Not long after I was given the ultimatum; he called me again and as much as I didn’t want to, my friend reassured me that if I put the volume loud enough he will hear every word and make sure that no harm comes to me. He listened as my step dad and I as we yelled at each other. Then as we were yelling my step dad started throwing around death threats. He threatened that if I ever went home I “wouldn't know what hit [me]” and then said that if he ever saw my friends - then specifically referenced the one sitting beside me - he would “wring their necks”. I hung up the phone out of impulse and fright and I began falling into an extreme panic attack; my heart began racing, I was having an extremely hard time breathing, I was shaking, and I had this dreadful tightness in my chest that felt as if there was a giant hole. I kept clawing and pawing at my chest trying to cover it, trying to fill the emptiness and the tightness I felt. I was constantly hyperventilating, and I had this constant feeling like I was a little ant in a big giant world. I had this terrible sense that I was losing control and that I was going to die and that I had no control over it. My friend practically saved my life that day. He took me to the police station while I was scared, fragile, timid, and feeling insignificant. He helped me and took care of me.

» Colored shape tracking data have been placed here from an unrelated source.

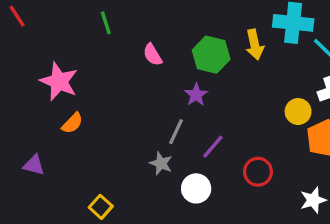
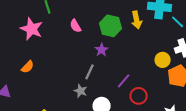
pink star: (59, 81) -> (32, 29), moved
purple line: (213, 147) -> (124, 81), moved

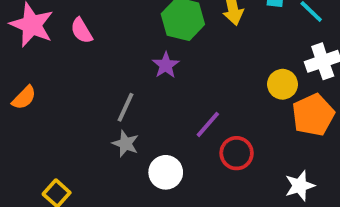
pink semicircle: (76, 26) -> (81, 31), moved
gray line: (90, 72) -> (126, 107), moved

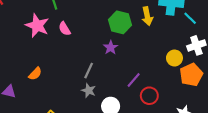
orange semicircle: (24, 98) -> (35, 74), moved

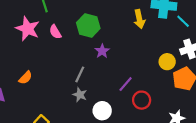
green hexagon: (120, 22) -> (88, 25), moved

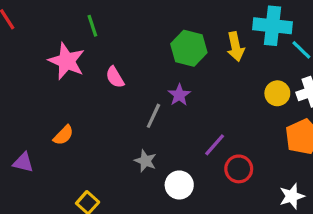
green hexagon: (88, 25) -> (189, 48), moved
pink semicircle: (55, 32) -> (115, 77), moved
yellow circle: (167, 62) -> (277, 93), moved
gray line: (80, 74) -> (153, 116), moved

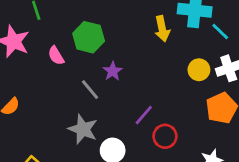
green hexagon: (189, 48) -> (89, 37), moved
gray line: (153, 116) -> (90, 90), turned -65
gray star: (145, 161) -> (83, 129), size x1.5

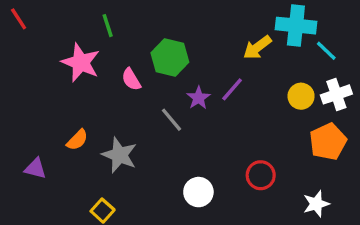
yellow arrow: (162, 29) -> (257, 47), turned 65
purple line: (144, 115) -> (232, 89), moved
gray star: (83, 129) -> (119, 155), moved

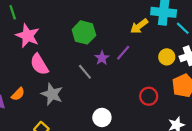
green line: (108, 26) -> (13, 12), moved
pink semicircle: (131, 79) -> (39, 64), moved, size x1.5
orange semicircle: (77, 140) -> (18, 94), moved
red circle: (261, 175) -> (149, 96), moved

He made sure I was safe the entire day until I had my 2 suitcases full of stuff and I was at my other friends house for the night because she and her dad were going to drive me to the airport in the morning. 

Once in Winnipeg, I stayed with my grandparents; I registered for school and attended as many of my classes as I could but everyday I still struggled with the constant fear that my step dad was going to come here, and find me. I constantly missed morning classes due to constantly waking up with terrible anxiety and ended up having to drop multiple courses. I went from an 80 average student to a teen who barely scraped by and it was heartbreaking, stressful, and depressing. My major depressive episodes returned and having no one in Winnipeg that really knew my story, I turned to my old friends in Ottawa. I was suicidal, and I just wanted to give up. Despite regular meetings with a counselor, it just wasn’t enough to talk about it. I needed people who really knew and experienced what had happened during that spring and summer. Eventually my mom came to winnipeg not long after due to worsening conditions in the household with my step dad.

A lot happened between then and now. Some things I’m proud of, some I’m not. But My anxiety and my depression has improved greatly and I still owe my life to my friends who helped me that day. I left to save them more than I did to save myself. I never wanted harm to come to them and in order to protect them I took a big risk. I was alone, afraid and empty. All I ever needed was human contact and communication. I am better now. And I may not be proud of who I am yet, but I wear my past as a badge of honor and I will never, ever wish a past like mine on anyone.